- ENTRIES SHOWN:
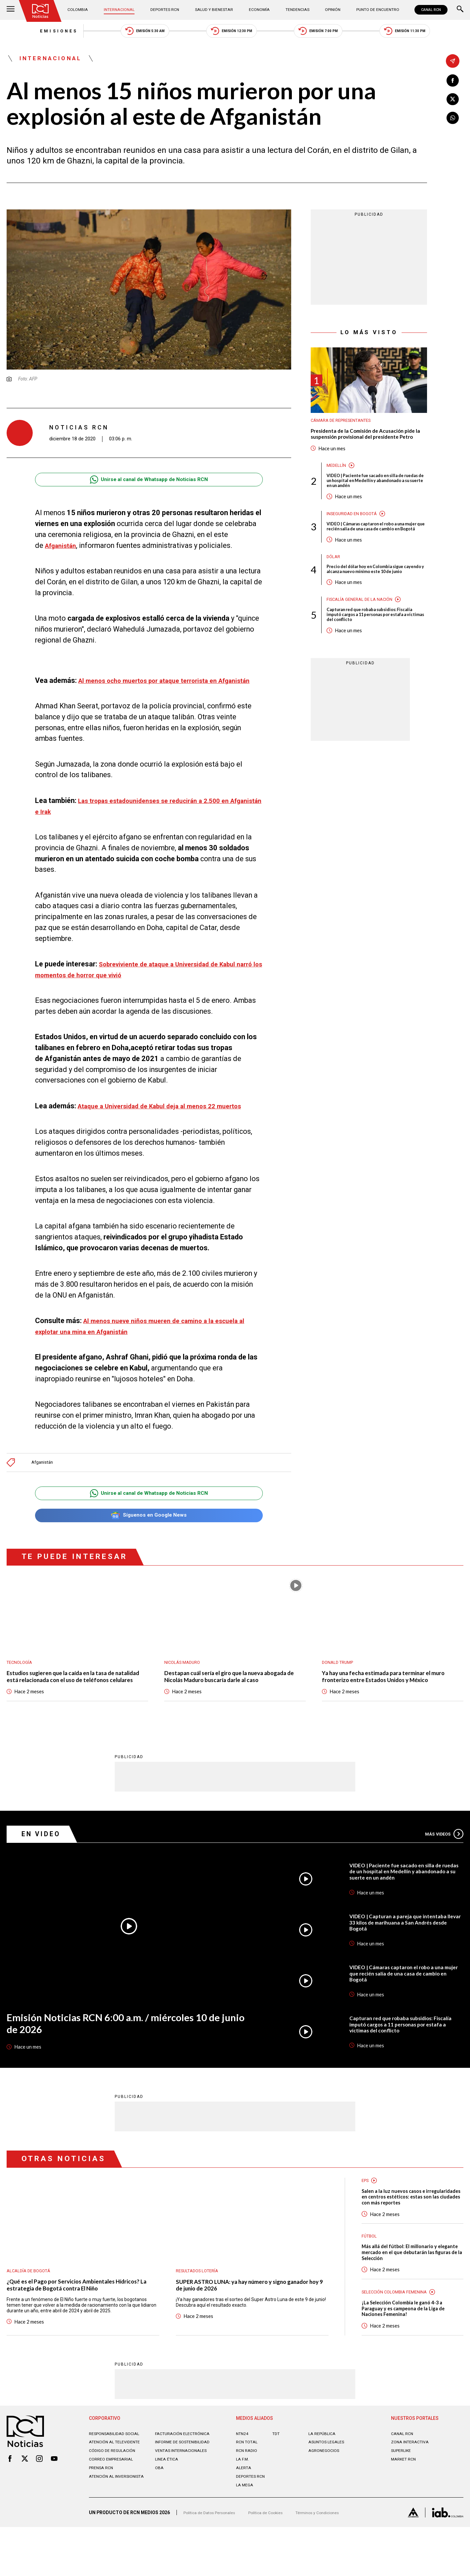  I want to click on SUPER ASTRO LUNA: ya hay número y signo ganador hoy 9 de junio de 2026, so click(242, 2317).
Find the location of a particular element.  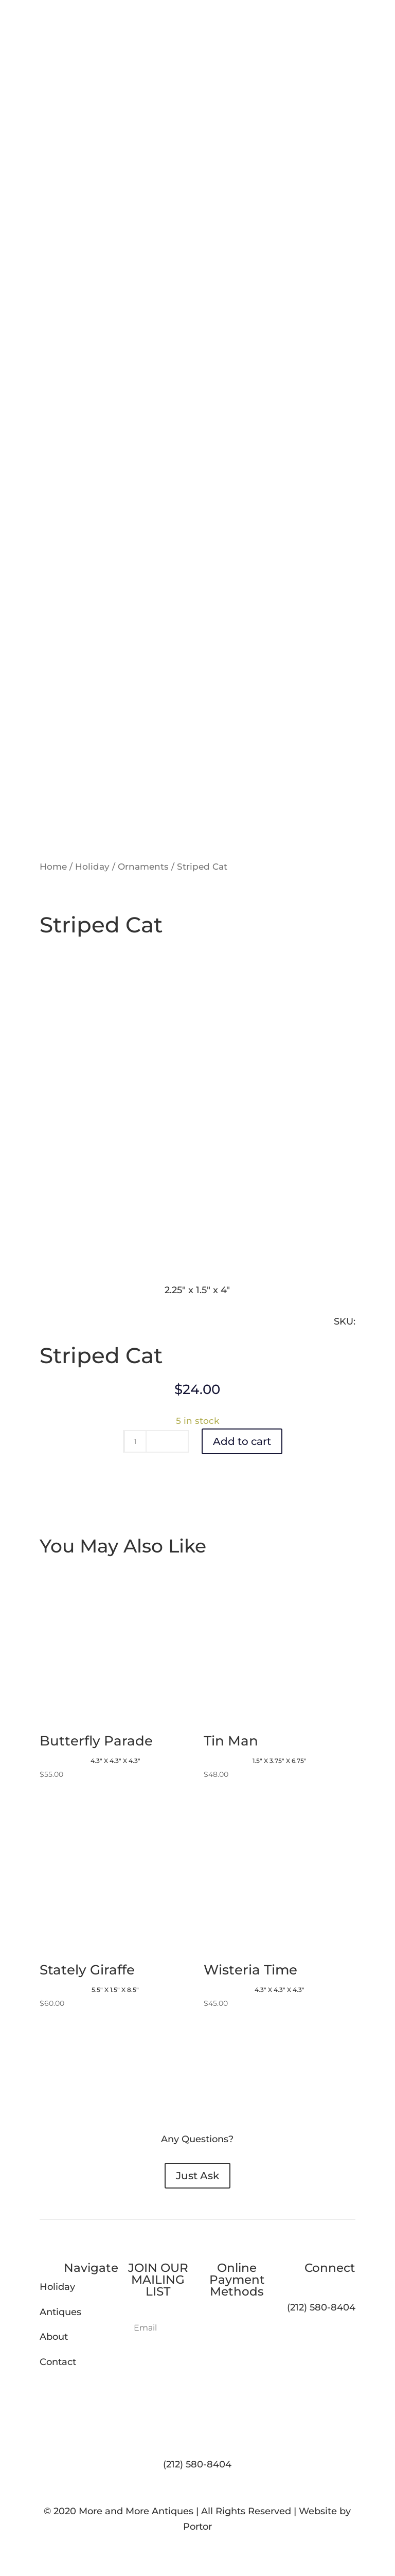

(212) 580-8404 is located at coordinates (197, 2464).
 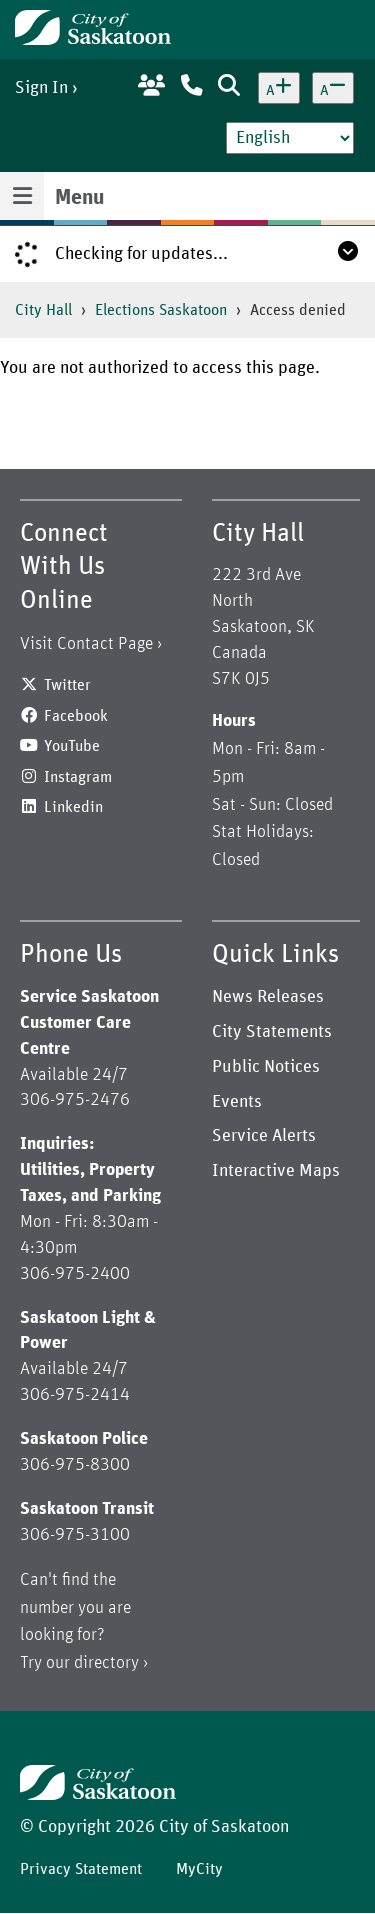 I want to click on News Releases, so click(x=268, y=997).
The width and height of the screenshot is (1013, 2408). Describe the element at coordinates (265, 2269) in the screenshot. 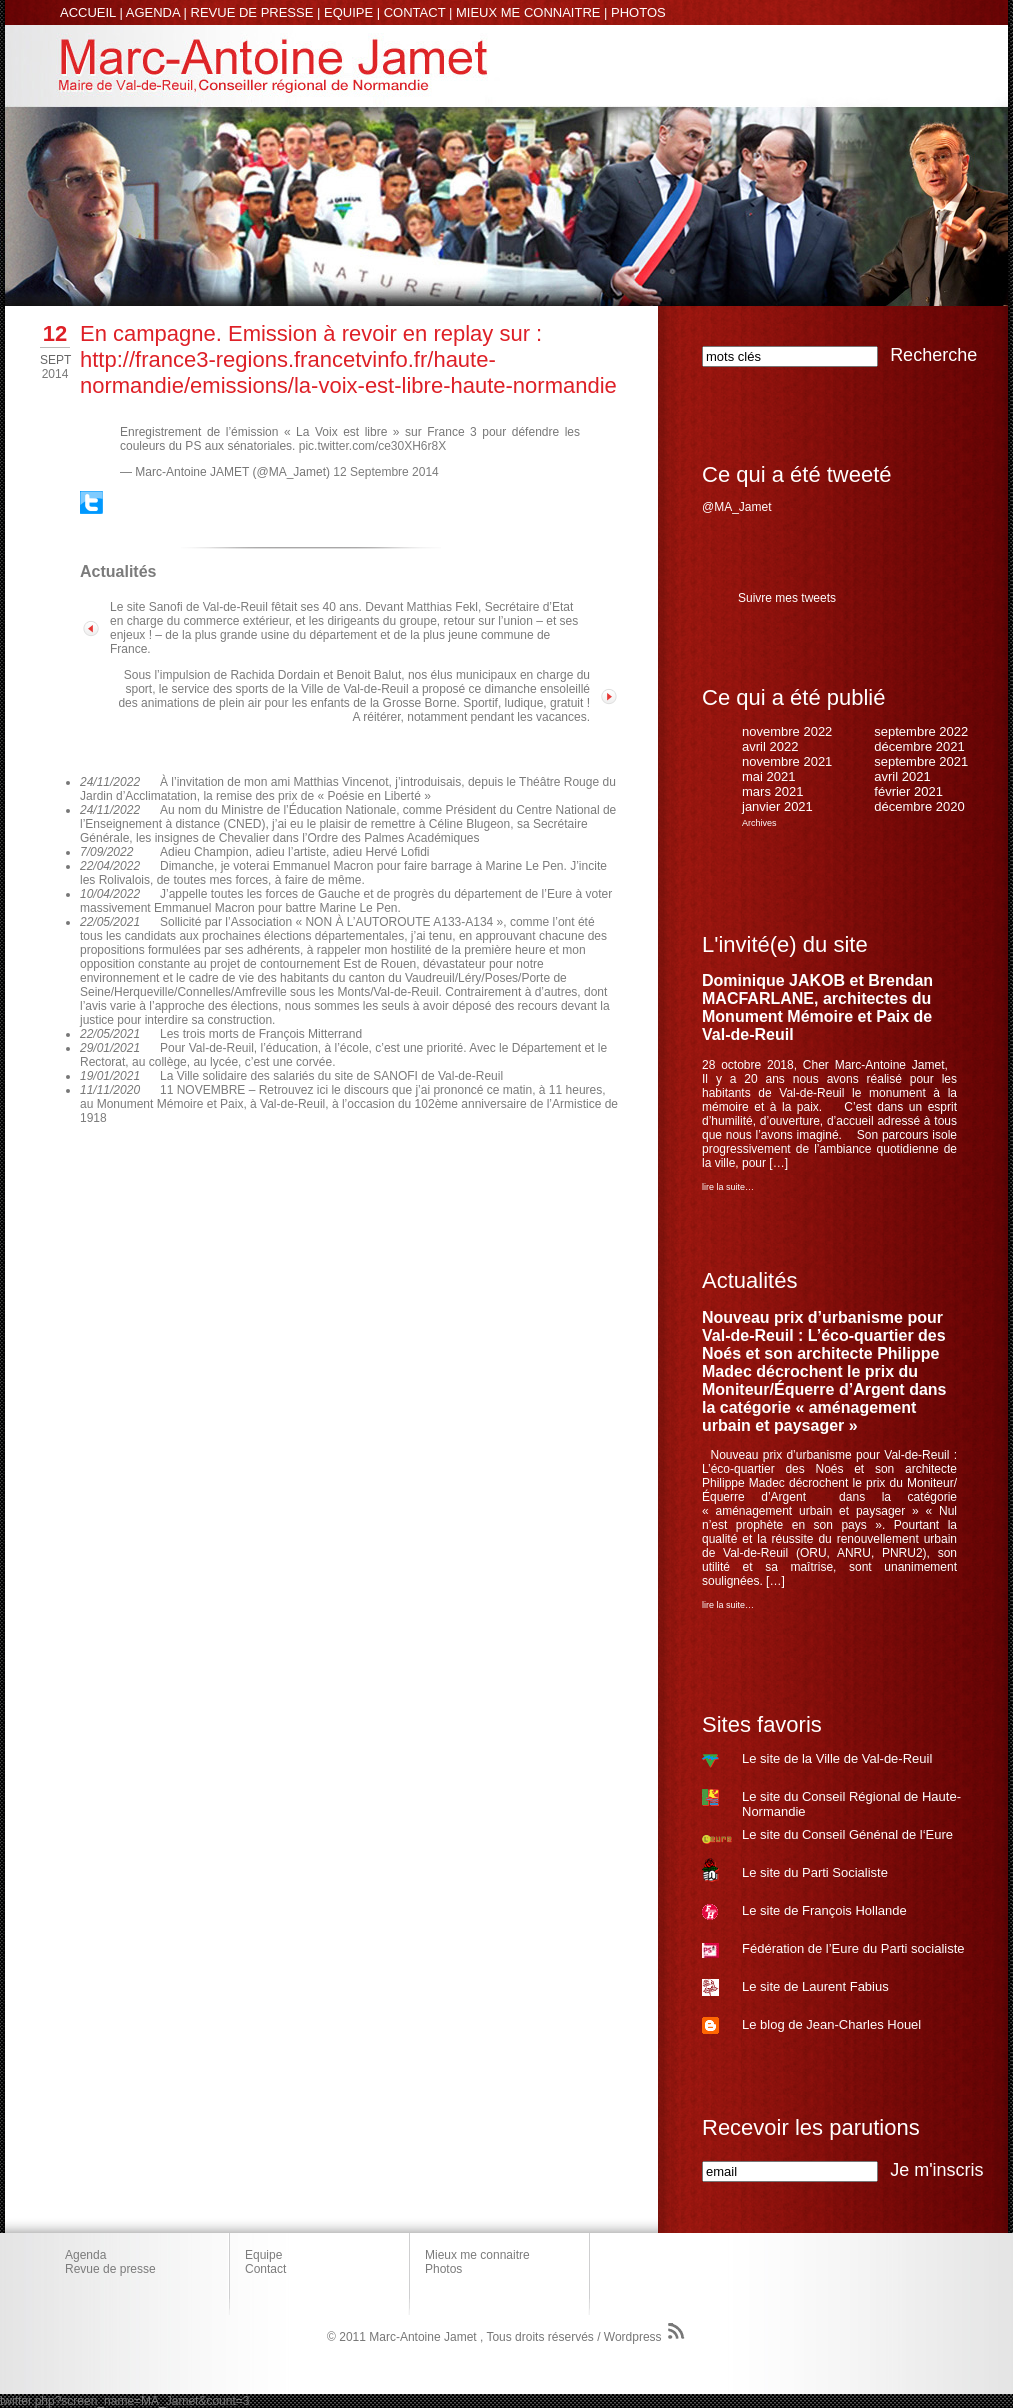

I see `Contact` at that location.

- TASK INSTRUCTIONS:
Everything from the line with "Find the location of a particular element." through the end of the records is to be repeated exactly. The pictures are not.

- RESULT OF THIS TASK:
Find the location of a particular element.  

(212) 580-8404 is located at coordinates (197, 2464).
  I want to click on News Releases, so click(x=268, y=997).
The width and height of the screenshot is (1013, 2408). Describe the element at coordinates (265, 2269) in the screenshot. 

I see `Contact` at that location.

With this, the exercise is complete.